** WHAT THE TASK ASKS **
Every record below should be printed exactly, except for the pictures.
*** ENTRIES PROVIDED Section Begins ***
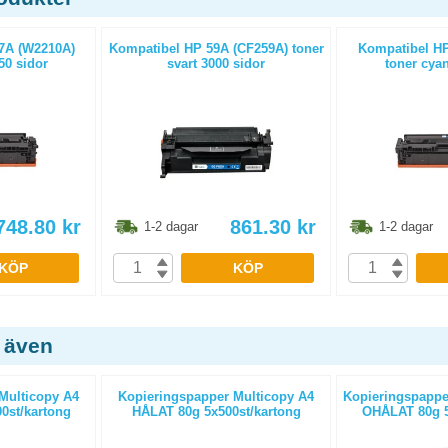
7A (W2210A)
Kompatibel HP 59A (CF259A) toner
Kompatibel HP
50 sidor
svart 3000 sidor
toner cyan
748.80
kr
861.30
kr
1-2 dagar
1-2 dagar
KÖP
KÖP
 även
Multicopy A4
Kopieringspapper Multicopy A4
Kopieringspapper
0st/kartong
HÅLAT 80g 5x500st/kartong
OHÅLAT 80g 5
*** ENTRIES PROVIDED Section Ends ***
** EXERCISE RESULT **
7A (W2210A)
Kompatibel HP 59A (CF259A) toner
Kompatibel HP
50 sidor
svart 3000 sidor
toner cyan
748.80
kr
861.30
kr
1-2 dagar
1-2 dagar
KÖP
KÖP
 även
Multicopy A4
Kopieringspapper Multicopy A4
Kopieringspapper
0st/kartong
HÅLAT 80g 5x500st/kartong
OHÅLAT 80g 5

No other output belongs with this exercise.